A week ago, Ioannidis’ legacy in medical science seemed unassailable. Today, not so much. I saw it on the faces of those medical students. To them Ioannidis may always be the fringe scientist who pumped up a bad study that supported a crazy right-wing conspiracy theory in the middle of a massive health crisis.

The prevailing take now is that Ioannidis has fallen prey to the very sorts of biases and distortions that he became revered for exposing in others. If that’s what happened, it will be a twist that Ioannidis himself had prophesied to me 10 years ago in Greece. “If I did a study and the results showed that in fact there wasn’t really much bias in research, would I be willing to publish it?” he said then. “That would create a real psychological conflict for me.” Ioannidis was acknowledging that he’s invested in showing that other scientists tend to get it wrong, and that he might end up being skeptical of data suggesting they are, in fact, getting it right.

Now Ioannidis’ claims about Covid-19 may be pulled by the gravity of his commitment to being the one who sees where everyone else went wrong.
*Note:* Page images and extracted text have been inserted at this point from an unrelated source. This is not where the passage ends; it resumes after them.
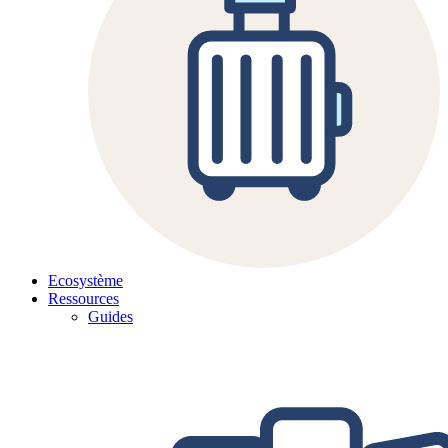
Ecosystème
Ressources
Guides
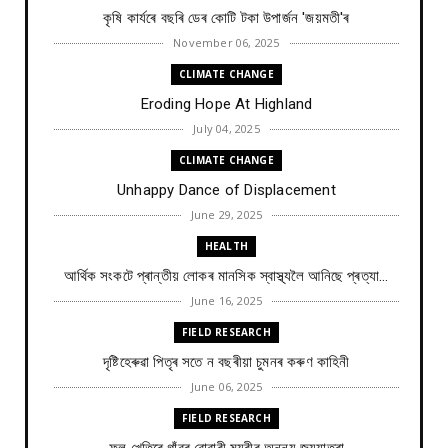
কৃষি কাৰ্যৰে বছৰি ডেৰ কোটি টকা উপার্জন 'জয়মতী'ৰ
November 06, 2025
CLIMATE CHANGE
Eroding Hope At Highland
July 04, 2025
CLIMATE CHANGE
Unhappy Dance of Displacement
June 29, 2025
HEALTH
আৰ্থিক সংকটে প্ৰান্তীয় লোকৰ মানসিক স্বাস্থ্যলৈ আনিছে প্ৰত্যা...
June 16, 2025
FIELD RESEARCH
দৃষ্টিহেৰুৱা পিতৃৰ সতে ন বছৰীয়া চুমনৰ কৰুণ কাহিনী
June 06, 2025
FIELD RESEARCH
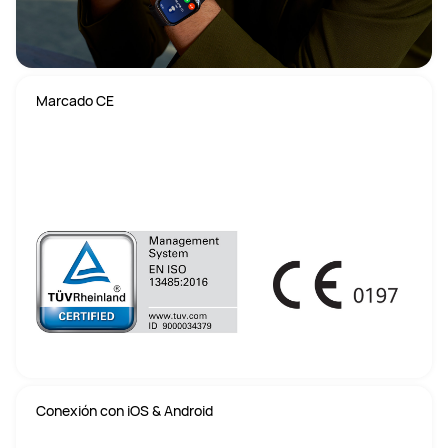
Marcado CE
Conexión con iOS & Android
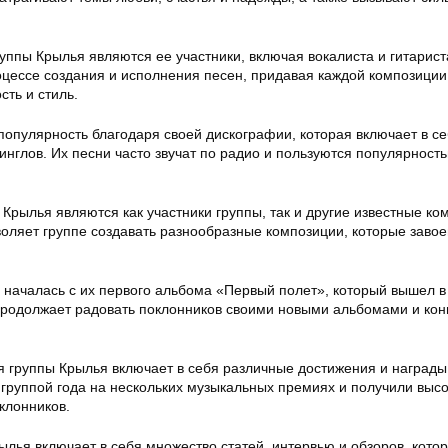
уппы Крылья являются ее участники, включая вокалиста и гитарист
роцессе создания и исполнения песен, придавая каждой композиции
ть и стиль.
популярность благодаря своей дискографии, которая включает в с
инглов. Их песни часто звучат по радио и пользуются популярност
Крылья являются как участники группы, так и другие известные ко
зволяет группе создавать разнообразные композиции, которые заво
 началась с их первого альбома «Первый полет», который вышел в
а продолжает радовать поклонников своими новыми альбомами и ко
 группы Крылья включает в себя различные достижения и награды
группой года на нескольких музыкальных премиях и получили выс
оклонников.
ылья включает в себя множество статей, интервью и обзоров, кото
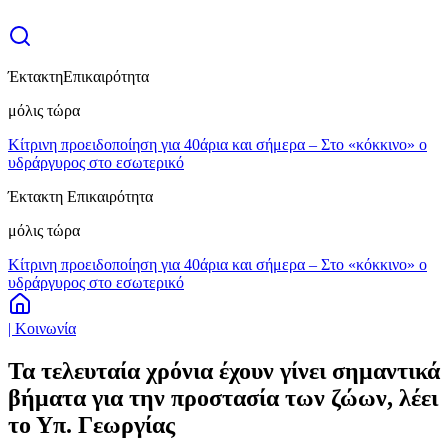
Έκτακτη
Επικαιρότητα
μόλις τώρα
Κίτρινη προειδοποίηση για 40άρια και σήμερα – Στο «κόκκινο» ο
υδράργυρος στο εσωτερικό
Έκτακτη Επικαιρότητα
μόλις τώρα
Κίτρινη προειδοποίηση για 40άρια και σήμερα – Στο «κόκκινο» ο
υδράργυρος στο εσωτερικό
| Κοινωνία
Τα τελευταία χρόνια έχουν γίνει σημαντικά
βήματα για την προστασία των ζώων, λέει
το Υπ. Γεωργίας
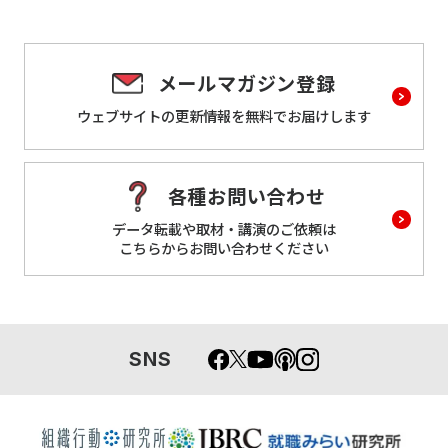
メールマガジン登録
ウェブサイトの更新情報を
無料でお届けします
各種お問い合わせ
データ転載や取材・講演のご依頼は
こちらからお問い合わせください
SNS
There’s a meta-meta-science lesson in there, too, and one we’ve sometimes seen before: Bias is so powerful a force in scientific research that even a grandmaster of research into bias can eventually trip over it.

Photographs: Getty Images; Library of Congress

Updated, 5/1/2020, 12:00 pm EST: The story has been updated to correct a mix-up between the infection fatality rate and the case fatality rate.